• [EXERCISE]:
Work through the material below and tally the lines holding "pour"; only the tally should be returned.

• [EXTRACTED MATERIAL]:
>>>
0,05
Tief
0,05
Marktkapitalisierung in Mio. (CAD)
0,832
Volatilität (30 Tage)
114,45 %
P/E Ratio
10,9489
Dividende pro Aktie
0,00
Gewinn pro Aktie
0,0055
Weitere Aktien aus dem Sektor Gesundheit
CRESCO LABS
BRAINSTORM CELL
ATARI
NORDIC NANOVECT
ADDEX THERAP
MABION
<<<
>>>
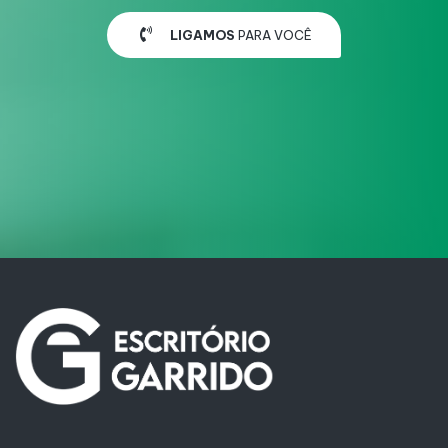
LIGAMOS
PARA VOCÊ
<<<
>>>
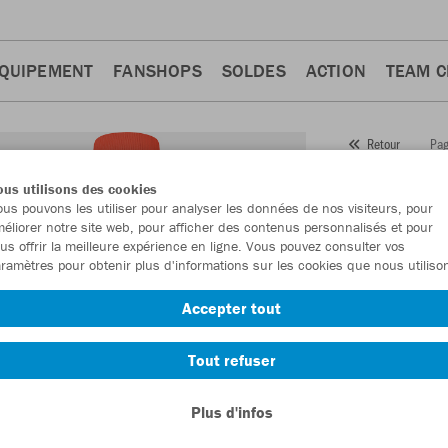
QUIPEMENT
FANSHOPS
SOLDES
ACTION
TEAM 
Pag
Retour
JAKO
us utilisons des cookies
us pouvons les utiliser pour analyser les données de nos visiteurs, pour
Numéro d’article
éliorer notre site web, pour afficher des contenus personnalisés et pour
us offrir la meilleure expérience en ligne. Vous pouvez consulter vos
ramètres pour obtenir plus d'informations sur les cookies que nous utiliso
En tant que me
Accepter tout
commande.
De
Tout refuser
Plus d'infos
<<<
• [OUTPUT OF THE TASK]:
3